3. Signal-Noise Decomposition + Energy Budget Lower Bound: Translating "2D Compression" into Energy Allocation

This point supports both the analyzability of the upper bound and the tightness of the lower bound. The difficulty in the upper bound is dealing with tail eigenvalues \(\lambda_2 > 0\). The GROUSE family is easy to analyze because it assumes \(\lambda_2 = 0\), causing cross-terms to cancel; however, real data is noisy and these terms cannot be ignored. Ours uses the Isserlis theorem (Gaussian fourth moments) and Cauchy-Schwarz to bound the coupling term \(\mathbb{E}[gh \mid c, z] = u^\top \Sigma b\) by \(\sqrt{(u^\top \Sigma u)(b^\top \Sigma b)}\), where squared terms contribute \(2 a^2 b^2\) (with \(a^2 = \Delta c^2 + \lambda_2\) and \(b^2 = \Delta z^2 + \lambda_2\)). Jensen's inequality and monotonicity are then used to bypass adaptive coupling from matrix concentration, allowing the variance of the recurrence to close. On the lower bound side, Assouad’s lemma is paired with a measurement energy budget argument: 2 unit-norm measurements per step for \(t\) steps yield a total energy of \(2t\). When spread across \(d-1\) coordinates, each coordinate receives only \(O(t/d)\) energy, corresponding to a per-coordinate error of \(O(d/t)\).
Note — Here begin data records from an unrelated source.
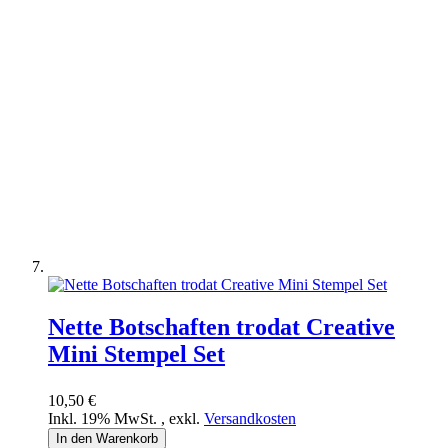
Nette Botschaften trodat Creative
Mini Stempel Set
10,50 €
Inkl. 19% MwSt.
,
exkl.
Versandkosten
In den Warenkorb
Summing these gives \(\Theta(d^2/t)\). Thus, the lower bound (Theorem 4.2) \(\inf_{\hat{u}} \sup_P \mathbb{E}[1 - (\bar{u}^\top \hat{u}_t)^2] \geq \Omega(\lambda_1 \lambda_2 d^2 / (\Delta^2 t))\) tightly matches the upper bound. Comparing the three schemes makes the "cost of compression" clear: full observation is \(\Theta(d/t)\), adaptive compression is \(\Theta(d^2/t)\), and non-adaptive compression is \(\Omega(d^3/t)\). Compression costs an extra factor of \(d\) compared to full observation, but adaptivity recovers a factor of \(d\) over non-adaptive sensing.

Key Experimental Results¶

Main Results¶

Dimension \(d\)	Adaptive Iterations	Non-adaptive Iterations	Speedup
16	\(3.8 \times 10^4\)	\(1.6 \times 10^5\)	4.2×
32	\(1.9 \times 10^5\)	\(1.3 \times 10^6\)	7.1×
64	\(8.4 \times 10^5\)	\(1.2 \times 10^7\)	14×

Median iterations required to reach a target error of \(10^{-2}\) (20 trials, \(\eta = 0.01/d\)).

Dimension Scaling¶

Dimension \(d\)	Iterations	\(t_d / t_{d/2}\)
16	35,500	—
32	172,750	4.87
64	879,190	5.09
128	4,091,830	4.65
256	17,950,000	4.39
512	68,500,000	3.82
1024	284,650,000	4.15

The ratios between adjacent dimensions are between 3.8–5.1, consistent with the theoretical \(d^2\) (expected ratio of 4). The fitted exponent is 2.16, slightly exceeding 2 due to the \(O(d)\) term in \(S\) and the \(\log d\) warm-up contributions.

Key Findings¶

The adaptive speedup factor grows with dimension (4× → 14×), quantifying the advantage of adaptive directions having much higher overlap than fixed directions.
The upper and lower bounds differ only by a constant factor (~10⁴), showing a tight match.
In a non-stationary setting where the optimal point moves at speed \(V\), the optimal step-size \(\eta^* = \sqrt{V/S}\) yields a steady-state error of \(V + \sqrt{V S}\), verifying generalization to non-stationary data.

Highlights & Insights¶

First Information-Theoretic Lower Bound for Compressed PCA: The \(\Omega(d^2)\) lower bound is provided using a measurement energy budget argument, and the \(d\)-fold extra cost for non-adaptive sensing intuitively reveals the "value of adaptivity."
Breaking Noise-Free Limits of the GROUSE Family: The combination of signal-noise decomposition, Isserlis fourth-moment correction, and explicit integration of exploration directions allows the noisy setting to be analyzed for the first time.
Clear Separation of Three Schemes: The complexity comparison of full observation (\(d^1\)), adaptive compression (\(d^2\)), and non-adaptive compression (\(d^3\)) provides theoretical guidance for choosing sampling strategies.
New Application of Assouad’s Lemma: A byproduct is a new proof of the classic full-observation PCA lower bound \(\Omega(\lambda_1 \lambda_2 d / (\Delta^2 t))\), replacing existing Fano arguments with a more general technique.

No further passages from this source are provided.